Afrique du Sud: débat autour de la présence des commerçants étrangers

Deux femmes quittent un commerce appartenant à un étranger, à Soweto, avec un panier plein de marchandises, le 22 janvier 2015.
© REUTERS/Siphiwe Sibeko

En Afrique du Sud, une semaine après d’importants pillages dans le township de Soweto, le débat fait rage sur la place des commerçants étrangers dans le pays. A l’origine des derniers incidents : la mort d’un jeune garçon de 14 ans abattu par un commerçant somalien alors qu’il tentait de le dévaliser. L’incident a provoqué la colère de la population, qui s’en est prise aux commerçants étrangers du quartier.
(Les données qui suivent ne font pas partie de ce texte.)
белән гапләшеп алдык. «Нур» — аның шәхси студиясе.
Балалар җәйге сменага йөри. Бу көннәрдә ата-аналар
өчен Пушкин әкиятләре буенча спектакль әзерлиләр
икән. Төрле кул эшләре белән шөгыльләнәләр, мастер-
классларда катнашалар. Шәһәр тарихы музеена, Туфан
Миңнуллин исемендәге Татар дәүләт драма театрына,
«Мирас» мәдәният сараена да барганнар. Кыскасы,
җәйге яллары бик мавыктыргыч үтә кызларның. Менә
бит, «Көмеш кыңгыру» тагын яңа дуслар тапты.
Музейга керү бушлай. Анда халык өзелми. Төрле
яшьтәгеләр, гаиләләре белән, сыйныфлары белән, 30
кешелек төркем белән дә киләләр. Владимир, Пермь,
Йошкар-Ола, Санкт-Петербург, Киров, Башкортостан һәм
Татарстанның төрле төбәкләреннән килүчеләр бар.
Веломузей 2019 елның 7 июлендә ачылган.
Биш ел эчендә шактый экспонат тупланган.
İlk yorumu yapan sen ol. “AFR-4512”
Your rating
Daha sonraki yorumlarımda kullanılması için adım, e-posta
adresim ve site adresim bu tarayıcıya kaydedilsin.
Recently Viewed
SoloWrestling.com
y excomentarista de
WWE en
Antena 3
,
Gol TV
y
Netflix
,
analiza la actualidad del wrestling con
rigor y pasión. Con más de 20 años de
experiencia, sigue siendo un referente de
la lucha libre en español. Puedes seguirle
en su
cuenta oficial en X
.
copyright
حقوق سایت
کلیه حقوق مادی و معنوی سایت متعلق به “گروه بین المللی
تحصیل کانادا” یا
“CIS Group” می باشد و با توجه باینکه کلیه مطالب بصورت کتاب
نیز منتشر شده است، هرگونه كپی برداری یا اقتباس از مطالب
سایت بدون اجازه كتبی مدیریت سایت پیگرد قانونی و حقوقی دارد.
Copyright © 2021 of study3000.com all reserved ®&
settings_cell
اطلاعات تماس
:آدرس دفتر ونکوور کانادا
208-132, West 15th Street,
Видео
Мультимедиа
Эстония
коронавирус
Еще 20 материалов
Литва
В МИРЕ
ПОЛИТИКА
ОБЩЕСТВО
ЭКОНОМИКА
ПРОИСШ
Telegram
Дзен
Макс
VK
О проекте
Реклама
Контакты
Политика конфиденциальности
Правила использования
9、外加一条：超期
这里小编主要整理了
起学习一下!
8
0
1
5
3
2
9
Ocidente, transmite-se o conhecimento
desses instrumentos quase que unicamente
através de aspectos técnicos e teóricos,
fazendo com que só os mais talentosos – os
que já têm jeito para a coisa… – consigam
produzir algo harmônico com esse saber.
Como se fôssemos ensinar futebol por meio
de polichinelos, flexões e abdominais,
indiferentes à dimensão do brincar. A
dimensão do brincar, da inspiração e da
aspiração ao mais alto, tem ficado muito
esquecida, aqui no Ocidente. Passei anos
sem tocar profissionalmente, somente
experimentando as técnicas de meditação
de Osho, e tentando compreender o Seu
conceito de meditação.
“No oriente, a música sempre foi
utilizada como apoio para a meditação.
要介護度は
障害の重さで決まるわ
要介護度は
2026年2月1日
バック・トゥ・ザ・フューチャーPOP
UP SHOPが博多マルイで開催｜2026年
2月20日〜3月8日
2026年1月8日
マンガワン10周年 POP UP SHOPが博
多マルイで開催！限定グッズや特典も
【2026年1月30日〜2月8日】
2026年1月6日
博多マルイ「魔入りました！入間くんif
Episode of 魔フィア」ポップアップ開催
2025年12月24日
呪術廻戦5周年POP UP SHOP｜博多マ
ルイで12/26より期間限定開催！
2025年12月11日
Le gouvernement a annoncé une commission d’enquête sur les raisons de ces violences et des tensions entre commerçants étrangers et locaux.

Plus d’une centaine de petits commerces tenus par des étrangers ont été saccagés en une semaine. Doit-on parler de xénophobie ? Le gouvernement sud-africain évoque plutôt la criminalité. Et pourtant, le débat sur la place de ces commerçants étrangers dans le pays a parfois des relents d’intolérance.

La ministre des Petites entreprises, Lindiwe Zulu, a appelé à une réglementation plus stricte à l’encontre de ces commerçants, rappelant qu’ils étaient gracieusement accueillis dans le pays et devaient partager les recettes de leurs réussites commerciales.

Pour Lebogang Maile, responsable du développement économique de la région Johannesburg-Pretoria, les commerçants étrangers doivent s’intégrer dans les townships :

« Il faut que nous réfléchissions au type d’investissements qu’ils font. Parce que si ces investissements ne bénéficient pas à l’économie locale et que les gens ne peuvent pas trouver de travail décent, quel est l’intérêt d’avoir ces commerçants étrangers dans les townships. Ils ne font que prendre avantage des locaux et ce n’est pas juste. »

Les différentes organisations de protection des droits de l’homme mettent en garde. Il y avait des éléments criminels dans ces pillages et la pauvreté et les inégalités y contribuent, mais elles contribuent également à l’intolérance et à la xénophobie.